**YOUR INSTRUCTIONS:** Reproduce each record exactly, leaving nothing out.

**GIVEN DATA:**
★ ★ ★ ★
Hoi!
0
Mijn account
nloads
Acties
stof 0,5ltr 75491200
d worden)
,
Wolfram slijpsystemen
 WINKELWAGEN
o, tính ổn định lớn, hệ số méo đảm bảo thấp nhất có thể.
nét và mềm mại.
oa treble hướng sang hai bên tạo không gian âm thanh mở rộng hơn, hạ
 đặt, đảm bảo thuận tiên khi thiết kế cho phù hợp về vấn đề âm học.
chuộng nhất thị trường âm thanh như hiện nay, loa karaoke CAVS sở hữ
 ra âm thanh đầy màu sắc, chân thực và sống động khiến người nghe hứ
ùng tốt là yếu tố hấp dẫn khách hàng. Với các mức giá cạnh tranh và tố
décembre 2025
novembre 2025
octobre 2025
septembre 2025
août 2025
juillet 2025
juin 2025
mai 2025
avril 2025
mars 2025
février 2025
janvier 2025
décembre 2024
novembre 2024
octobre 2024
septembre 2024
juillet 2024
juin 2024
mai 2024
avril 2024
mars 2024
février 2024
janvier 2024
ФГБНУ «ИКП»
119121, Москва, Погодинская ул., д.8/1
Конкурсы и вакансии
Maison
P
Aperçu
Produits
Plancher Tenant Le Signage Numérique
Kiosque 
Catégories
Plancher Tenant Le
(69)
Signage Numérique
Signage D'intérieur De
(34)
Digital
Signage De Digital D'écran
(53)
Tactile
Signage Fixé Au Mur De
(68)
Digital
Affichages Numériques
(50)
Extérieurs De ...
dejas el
★ ★ ★ ★
**SOLVED PROBLEM:**
Hoi!
0
Mijn account
nloads
Acties
stof 0,5ltr 75491200
d worden)
,
Wolfram slijpsystemen
 WINKELWAGEN
o, tính ổn định lớn, hệ số méo đảm bảo thấp nhất có thể.
nét và mềm mại.
oa treble hướng sang hai bên tạo không gian âm thanh mở rộng hơn, hạ
 đặt, đảm bảo thuận tiên khi thiết kế cho phù hợp về vấn đề âm học.
chuộng nhất thị trường âm thanh như hiện nay, loa karaoke CAVS sở hữ
 ra âm thanh đầy màu sắc, chân thực và sống động khiến người nghe hứ
ùng tốt là yếu tố hấp dẫn khách hàng. Với các mức giá cạnh tranh và tố
décembre 2025
novembre 2025
octobre 2025
septembre 2025
août 2025
juillet 2025
juin 2025
mai 2025
avril 2025
mars 2025
février 2025
janvier 2025
décembre 2024
novembre 2024
octobre 2024
septembre 2024
juillet 2024
juin 2024
mai 2024
avril 2024
mars 2024
février 2024
janvier 2024
ФГБНУ «ИКП»
119121, Москва, Погодинская ул., д.8/1
Конкурсы и вакансии
Maison
P
Aperçu
Produits
Plancher Tenant Le Signage Numérique
Kiosque 
Catégories
Plancher Tenant Le
(69)
Signage Numérique
Signage D'intérieur De
(34)
Digital
Signage De Digital D'écran
(53)
Tactile
Signage Fixé Au Mur De
(68)
Digital
Affichages Numériques
(50)
Extérieurs De ...
dejas el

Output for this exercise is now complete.